[Impala-ASF-CR] IMPALA-5843: Use page index in Parquet files to skip pages

Csaba Ringhofer (Code Review) Thu, 28 Feb 2019 14:12:35 -0800

Csaba Ringhofer has posted comments on this change. ( 
http://gerrit.cloudera.org:8080/12065 )


Change subject: IMPALA-5843: Use page index in Parquet files to skip pages
......................................................................


Patch Set 5:

(31 comments)

Great work with the tests!

I am generally ok with the patch, my only complaint is that 
parquet-column-readers.cc became even more ridiculously complex. I would 
welcome any idea do make it somewhat simpler even at the cast of small 
performance regressions in some cases.

http://gerrit.cloudera.org:8080/#/c/12065/5//COMMIT_MSG
Commit Message:

http://gerrit.cloudera.org:8080/#/c/12065/5//COMMIT_MSG@30
PS5, Line 30: Testing
I am curious: did you run FE/EE tests on data that was loaded with Parquet 
index writing turned on? I would expect some planner tests to be broken by the 
changed file sizes.


http://gerrit.cloudera.org:8080/#/c/12065/5/be/src/exec/hdfs-scan-node-base.cc
File be/src/exec/hdfs-scan-node-base.cc:

http://gerrit.cloudera.org:8080/#/c/12065/5/be/src/exec/hdfs-scan-node-base.cc@610
PS5, Line 610:   buffer_opts, move(sub_ranges), metadata);
nit: indentation


http://gerrit.cloudera.org:8080/#/c/12065/5/be/src/exec/parquet/hdfs-parquet-scanner.h
File be/src/exec/parquet/hdfs-parquet-scanner.h:

http://gerrit.cloudera.org:8080/#/c/12065/5/be/src/exec/parquet/hdfs-parquet-scanner.h@324
PS5, Line 324: /// the ScannerContext.
It would be very nice to extend this documentation with some high level info on 
page filtering and row skipping.


http://gerrit.cloudera.org:8080/#/c/12065/5/be/src/exec/parquet/hdfs-parquet-scanner.h@413
PS5, Line 413: /// Contains the leftover ranges after evaluating the Page index.
It could be mentioned that empty candidate_ranges_ means that there is no page 
filtering, so every page is needed.


http://gerrit.cloudera.org:8080/#/c/12065/5/be/src/exec/parquet/hdfs-parquet-scanner.h@462
PS5, Line 462:   /// Number of pages that need to be read.
             :   RuntimeProfile::Counter* num_pages_counter_;
The comment is a bit confusing: pages dropped by stats filtering do not "have 
to be read", while num_pages_counter_ seems to contain the total number of 
pages.


http://gerrit.cloudera.org:8080/#/c/12065/5/be/src/exec/parquet/hdfs-parquet-scanner.h@464
PS5, Line 464:
It could be also useful to also track partially filtered pages. This could make 
tests more exact and help in the future if we want to experiment with writing 
pages in an aligned way. I am ok with not doing it in this patch.

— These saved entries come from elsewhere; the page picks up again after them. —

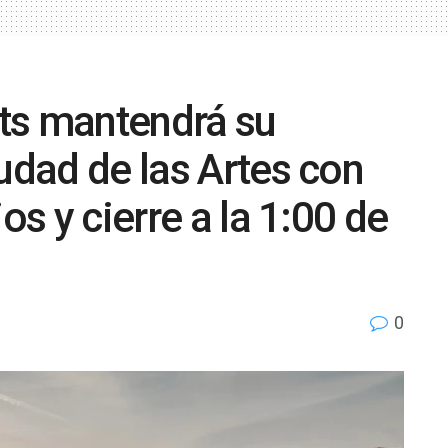
rts mantendrá su
udad de las Artes con
os y cierre a la 1:00 de
0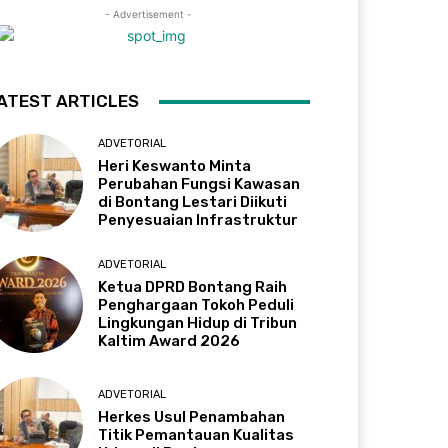
- Advertisement -
ATEST ARTICLES
ADVETORIAL
Heri Keswanto Minta
Perubahan Fungsi Kawasan
di Bontang Lestari Diikuti
Penyesuaian Infrastruktur
ADVETORIAL
Ketua DPRD Bontang Raih
Penghargaan Tokoh Peduli
Lingkungan Hidup di Tribun
Kaltim Award 2026
ADVETORIAL
Herkes Usul Penambahan
Titik Pemantauan Kualitas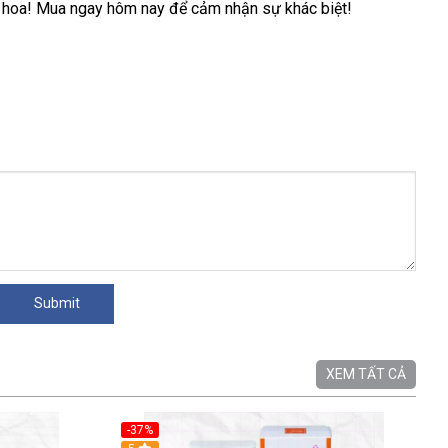
g hoa! Mua ngay hôm nay để cảm nhận sự khác biệt!
XEM TẤT CẢ
-37%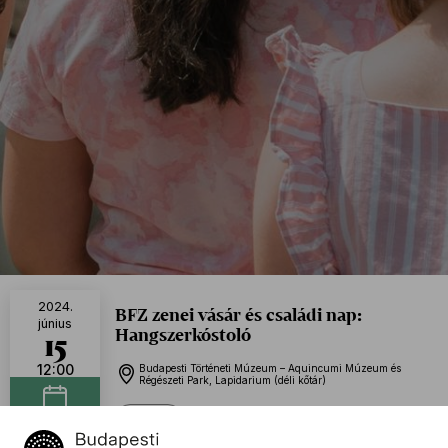
2024.
BFZ zenei vásár és családi nap:
június
Hangszerkóstoló
15
12:00
Budapesti Történeti Múzeum – Aquincumi Múzeum és
Régészeti Park, Lapidarium (déli kőtár)
Ingyenes
Naptáramhoz adom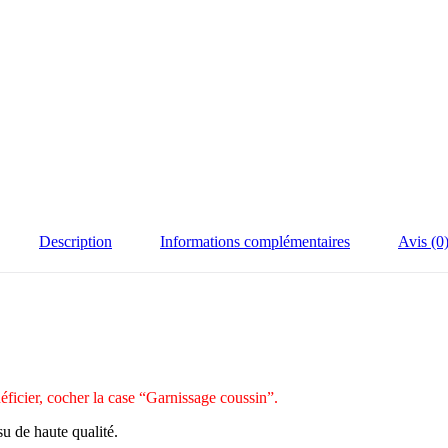
Description
Informations complémentaires
Avis (0
ficier, cocher la case “Garnissage coussin”.
u de haute qualité.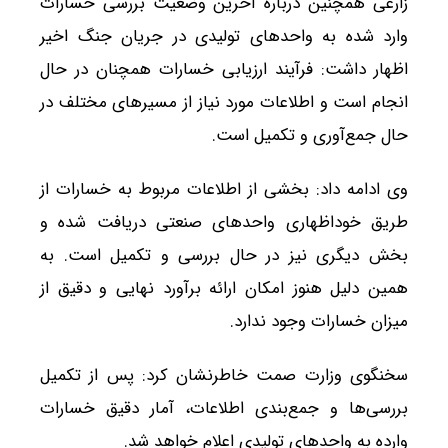
زارعی همچنین درباره آخرین وضعیت بررسی خسارات
وارد شده به واحدهای تولیدی در جریان جنگ اخیر
اظهار داشت: فرآیند ارزیابی خسارات همچنان در حال
انجام است و اطلاعات مورد نیاز از مسیرهای مختلف در
حال جمع‌آوری و تکمیل است.
وی ادامه داد: بخشی از اطلاعات مربوط به خسارات از
طریق خوداظهاری واحدهای صنعتی دریافت شده و
بخش دیگری نیز در حال بررسی و تکمیل است. به
همین دلیل هنوز امکان ارائه برآورد نهایی و دقیق از
میزان خسارات وجود ندارد.
سخنگوی وزارت صمت خاطرنشان کرد: پس از تکمیل
بررسی‌ها و جمع‌بندی اطلاعات، آمار دقیق خسارات
وارده به واحدهای تولیدی اعلام خواهد شد.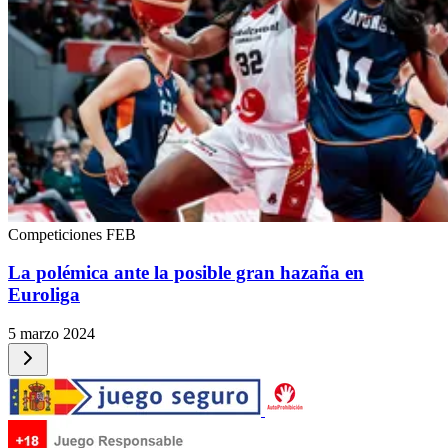
Competiciones FEB
La polémica ante la posible gran hazaña en
Euroliga
5 marzo 2024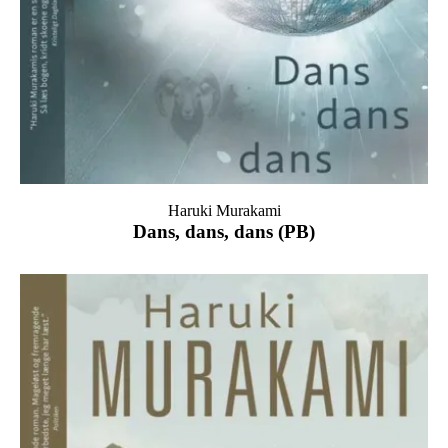
Haruki Murakami
Dans, dans, dans (PB)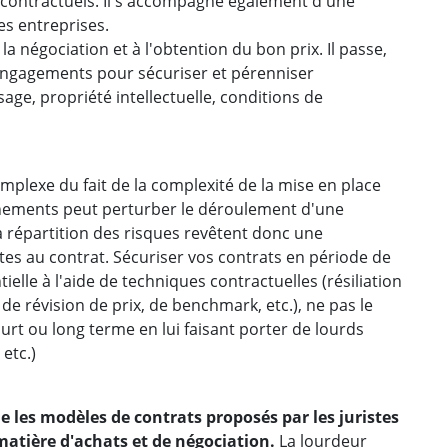
s contractuels. Il s'accompagne également d'une
es entreprises.
la négociation et à l'obtention du bon prix. Il passe,
engagements pour sécuriser et pérenniser
sage, propriété intellectuelle, conditions de
mplexe du fait de la complexité de la mise en place
énements peut perturber le déroulement d'une
a répartition des risques revêtent donc une
tes au contrat. Sécuriser vos contrats en période de
ielle à l'aide de techniques contractuelles (résiliation
e révision de prix, de benchmark, etc.), ne pas le
court ou long terme en lui faisant porter de lourds
etc.)
e les modèles de contrats proposés par les juristes
matière d'achats et de négociation.
La lourdeur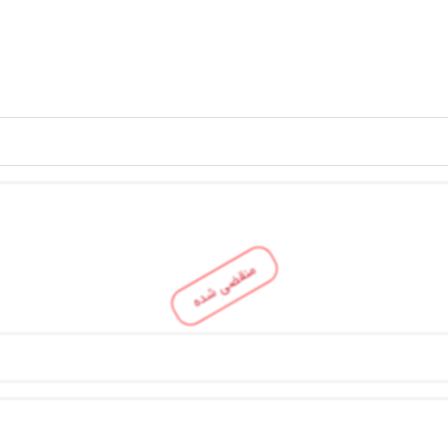
منقضی شده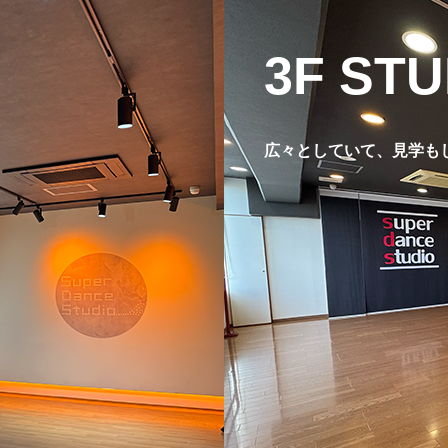
3F STU
広々としていて、見学も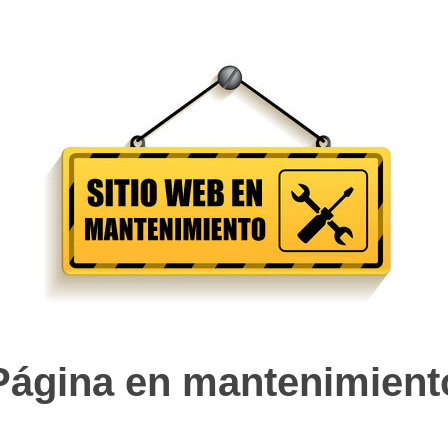
Página en mantenimient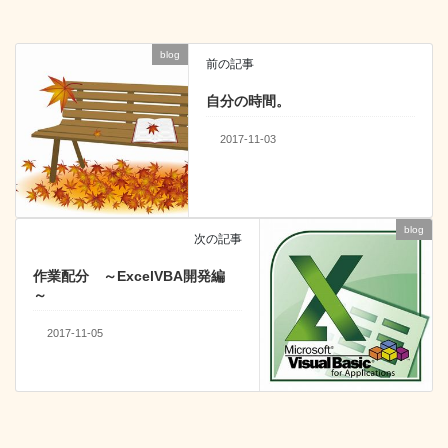
o
n
o
blog
前の記事
k
自分の時間。
2017-11-03
blog
次の記事
作業配分 ～ExcelVBA開発編
～
2017-11-05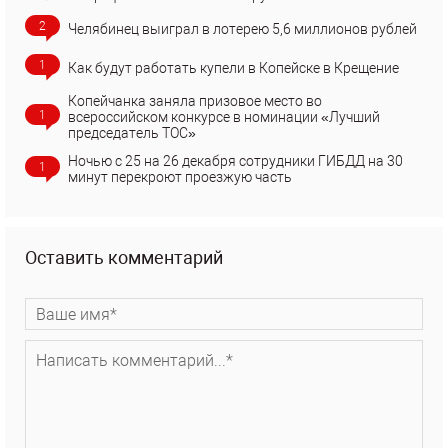
2
Челябинец выиграл в лотерею 5,6 миллионов рублей
1
Как будут работать купели в Копейске в Крещение
Копейчанка заняла призовое место во
1
всероссийском конкурсе в номинации «Лучший
председатель ТОС»
Ночью с 25 на 26 декабря сотрудники ГИБДД на 30
1
минут перекроют проезжую часть
Оставить комментарий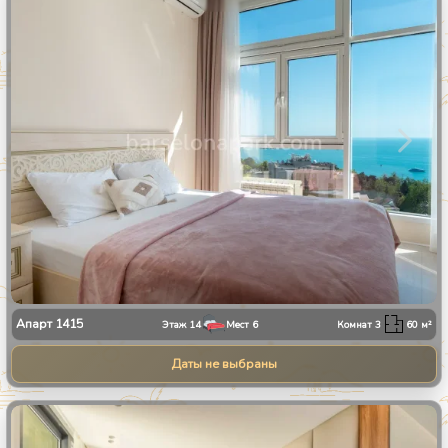
1
/
28
Апарт
1415
Этаж
14
Мест
6
Комнат
3
60
м²
Даты не выбраны
1
/
13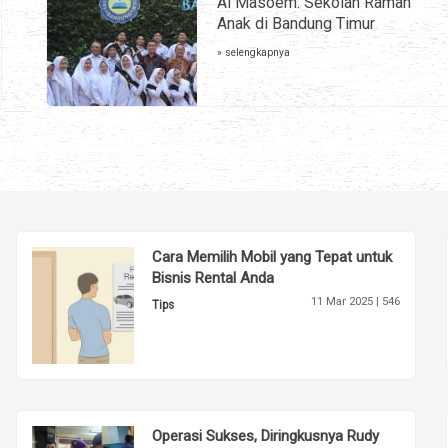
Al Masoem: Sekolah Ramah
Anak di Bandung Timur
» selengkapnya
Cara Memilih Mobil yang Tepat untuk
Bisnis Rental Anda
11 Mar 2025 |
546
Tips
Operasi Sukses, Diringkusnya Rudy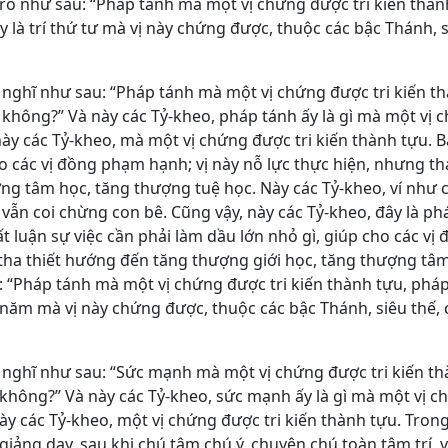
t rõ như sau: “Pháp tánh mà một vị chứng được tri kiến thàn
 là trí thứ tư mà vị này chứng được, thuộc các bậc Thánh, 
y nghĩ như sau: “Pháp tánh mà một vị chứng được tri kiến t
 không?” Và này các Tỷ-kheo, pháp tánh ấy là gì mà một vị 
này các Tỷ-kheo, mà một vị chứng được tri kiến thành tựu. B
ho các vị đồng phạm hạnh; vị này nỗ lực thực hiện, nhưng tha
ng tâm học, tăng thượng tuệ học. Này các Tỷ-kheo, ví như 
, vẫn coi chừng con bê. Cũng vậy, này các Tỷ-kheo, đây là p
t luận sự việc cần phải làm dầu lớn nhỏ gì, giúp cho các vị
tha thiết hướng đến tăng thượng giới học, tăng thượng tâm
u: “Pháp tánh mà một vị chứng được tri kiến thành tựu, phá
ứ năm mà vị này chứng được, thuộc các bậc Thánh, siêu thế, 
uy nghĩ như sau: “Sức mạnh mà một vị chứng được tri kiến t
không?” Và này các Tỷ-kheo, sức mạnh ấy là gì mà một vị c
ày các Tỷ-kheo, một vị chứng được tri kiến thành tựu. Trong
iảng dạy, sau khi chú tâm chú ý, chuyên chú toàn tâm trí, v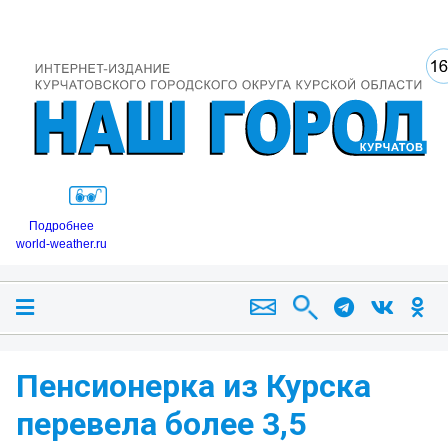
Подробнее
world-weather.ru
Пенсионерка из Курска
перевела более 3,5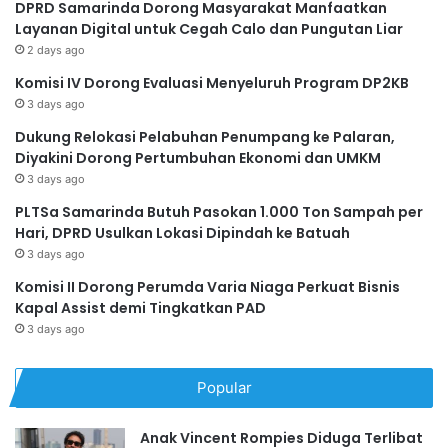
DPRD Samarinda Dorong Masyarakat Manfaatkan
Layanan Digital untuk Cegah Calo dan Pungutan Liar
2 days ago
Komisi IV Dorong Evaluasi Menyeluruh Program DP2KB
3 days ago
Dukung Relokasi Pelabuhan Penumpang ke Palaran,
Diyakini Dorong Pertumbuhan Ekonomi dan UMKM
3 days ago
PLTSa Samarinda Butuh Pasokan 1.000 Ton Sampah per
Hari, DPRD Usulkan Lokasi Dipindah ke Batuah
3 days ago
Komisi II Dorong Perumda Varia Niaga Perkuat Bisnis
Kapal Assist demi Tingkatkan PAD
3 days ago
Popular
Anak Vincent Rompies Diduga Terlibat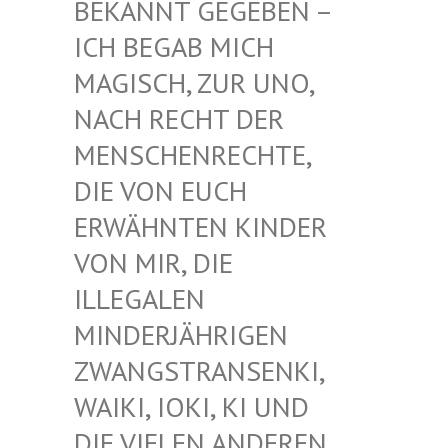
EKANNT GEGEBEN – I
CH BEGAB MICH M
AGISCH, ZUR UNO, N
ACH RECHT DER M
ENSCHENRECHTE, D
IE VON EUCH E
RWÄHNTEN KINDER V
ON MIR, DIE I
LLEGALEN M
INDERJÄHRIGEN Z
WANGSTRANSENKI, W
AIKI, IOKI, KI UND D
IE VIELEN ANDEREN K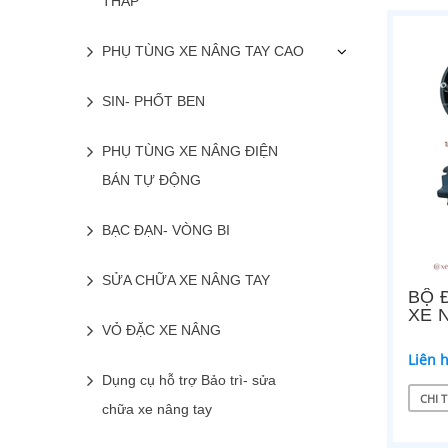
THẤP
PHỤ TÙNG XE NÂNG TAY CAO
SIN- PHỐT BEN
PHỤ TÙNG XE NÂNG ĐIỆN
BÁN TỰ ĐỘNG
BẠC ĐẠN- VÒNG BI
SỬA CHỮA XE NÂNG TAY
BỘ 
XE 
VỎ ĐẶC XE NÂNG
Liên 
Dụng cụ hỗ trợ Bảo trì- sửa
CHI T
chữa xe nâng tay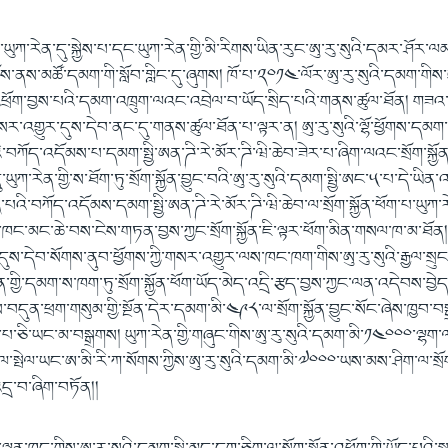
ནི་ཡུཀ་རེན་དུ་སྐྱེས་པ་དང་ཡུཀ་རེན་གྱི་མི་རིགས་ཡིན་རུང་ཨུ་རུ་སུའི་དམར་ཤོར་
་སྤོས་ནས་མཚོ་དམག་གི་སློབ་གླིང་དུ་ཞུགས། ཁོ་པ་༢༠༡༤་ལོར་ཨུ་རུ་སུའི་དམག་གིས་ཡུ
ཕྲོག་བྱས་པའི་དམག་འཁྲུག་ལའང་འབྲེལ་བ་ཡོད་སྲིད་པའི་གནས་ཚུལ་ཐོན། གཟའ་ས
་འགྱུར་དུས་དེབ་ནང་དུ་གནས་ཚུལ་ཐོན་པ་ལྟར་ན། ཨུ་རུ་སུའི་ལྷོ་ཕྱོགས་དམག་ས
་བཀོད་འདོམས་པ་དམག་སྤྱི་ཨན་ཌི་རེ་མོར་ཌི་ཝི་ཆེབ་ཟེར་པ་ཞིག་ལའང་སྲོག་སྐྱོན
ཡུཀ་རེན་གྱི་ས་ཐོག་ཏུ་སྲོག་སྐྱོན་བྱུང་བའི་ཨུ་རུ་སུའི་དམག་སྤྱི་ཨང་༥་པ་དེ་ཡིན་འ
་པའི་བཀོད་འདོམས་དམག་སྤྱི་ཨན་ཌི་རེ་མོར་ཌི་ཝི་ཆེབ་ལ་སྲོག་སྐྱོན་ཕོག་པ་ཡུཀ
་ཁང་མང་ཆེ་བས་ངེས་གཏན་བྱས་ཀྱང་སྲོག་སྐྱོན་ཇི་ལྟར་ཕོག་མིན་གསལ་ཁ་མ་ཐོན
ུས་དེབ་སོགས་ནུབ་ཕྱོགས་ཀྱི་གསར་འགྱུར་ལས་ཁང་ཁག་གིས་ཨུ་རུ་སུའི་རྒྱལ་སྲ
ན་གྱི་དམག་ས་ཁག་ཏུ་སྲོག་སྐྱོན་ཕོག་ཡོད་མེད་འདྲི་རྩད་བྱས་ཀྱང་ལན་འདེབས་བྱེ
ས་བདུན་ཕྲག་གསུམ་གྱི་སྔོན་དེར་དམག་མི་༤༩༨་ལ་སྲོག་སྐྱོན་བྱུང་སོང་ཞེས་ཁྱབ་བས
ཅི་ཡང་མ་བསྒྲགས། ཡུཀ་རེན་གྱི་གཞུང་གིས་ཨུ་རུ་སུའི་དམག་མི་༡༤༠༠༠་ལྷག་ལ་ས
སྤེལ་ཡང་ཨ་མི་རི་ཀ་སོགས་ཀྱིས་ཨུ་རུ་སུའི་དམག་མི་༧༠༠༠་ཡས་མས་ཤིག་ལ་སྲོག
དྲ་བ་ཞིག་བཏོན།།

Another idea for an extra stat is to track two kind of filtered pages 
separately:
- those that were dropped directly by a predicate on their column
- those that were dropped because they were completely covered with skipped row 
ranges


http://gerrit.cloudera.org:8080/#/c/12065/5/be/src/exec/parquet/hdfs-parquet-scanner.h@512
PS5, Line 512: initialize
nit: initializing?


http://gerrit.cloudera.org:8080/#/c/12065/5/be/src/exec/parquet/hdfs-parquet-scanner.h@523
PS5, Line 523: agrees
nit: agree


http://gerrit.cloudera.org:8080/#/c/12065/5/be/src/exec/parquet/hdfs-parquet-scanner.cc
File be/src/exec/parquet/hdfs-parquet-scanner.cc:

http://gerrit.cloudera.org:8080/#/c/12065/5/be/src/exec/parquet/hdfs-parquet-scanner.cc@810
PS5, Line 810: num_pages_counter_
This is the only place I found where this counter is incremented, which means 
that it will remain 0 if no page filtering occurred. I would prefer to always 
set it.


http://gerrit.cloudera.org:8080/#/c/12065/5/be/src/exec/parquet/hdfs-parquet-scanner.cc@1816
PS5, Line 1816: candidate_ranges_.empty()
expected_rows_in_group could become a member and the effect of page filtering 
could be applied to it, so this test would be still valid in scans with 
filtered pages.


http://gerrit.cloudera.org:8080/#/c/12065/5/be/src/exec/parquet/hdfs-parquet-scanner.cc@1846
PS5, Line 1846:     if (candidate_ranges_.empty()) 
DCHECK_EQ(reader->num_values_read_, num_values_read);
              :     // ReadDataPage() uses metadata_->num_values to determine 
when the column's done
              :     DCHECK(!candidate_ranges_.empty() ||
              :         (reader->num_values_read_ == 
reader->metadata_->num_values ||
              :         !state_->abort_on_error()));
Is it possible to "revive" these tests in the page filtered world?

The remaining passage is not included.